[Start of Attachment]

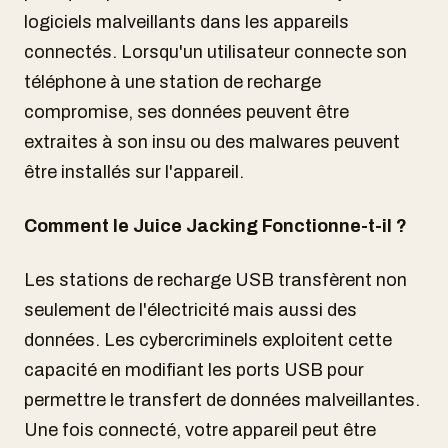
logiciels malveillants dans les appareils
connectés. Lorsqu'un utilisateur connecte son
téléphone à une station de recharge
compromise, ses données peuvent être
extraites à son insu ou des malwares peuvent
être installés sur l'appareil.
Comment le Juice Jacking Fonctionne-t-il ?
Les stations de recharge USB transfèrent non
seulement de l'électricité mais aussi des
données. Les cybercriminels exploitent cette
capacité en modifiant les ports USB pour
permettre le transfert de données malveillantes.
Une fois connecté, votre appareil peut être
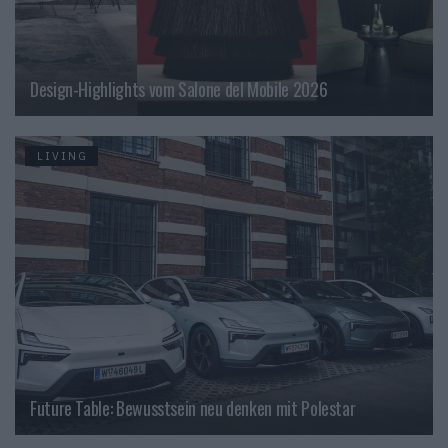
Design-Highlights vom Salone del Mobile 2026
LIVING
Future Table: Bewusstsein neu denken mit Polestar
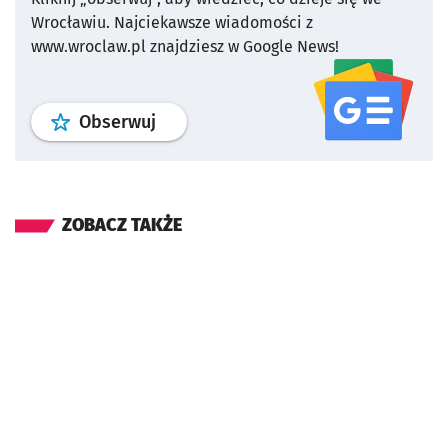
Wrocławiu.
Najciekawsze wiadomości z
www.wroclaw.pl znajdziesz w Google News!
profil
google news
serwisu wroclaw
Obserwuj
ZOBACZ TAKŻE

[End of Attachment]

(WHAT IS NEEDED): Your output should be exactly the lines of the records above from the one with "Future Table: Bewusstsein" through the last, both ends included, with pictures excluded.

(PROBLEM SOLUTION):
Future Table: Bewusstsein neu denken mit Polestar
Wrocławiu.
Najciekawsze wiadomości z
www.wroclaw.pl znajdziesz w Google News!
profil
google news
serwisu wroclaw
Obserwuj
ZOBACZ TAKŻE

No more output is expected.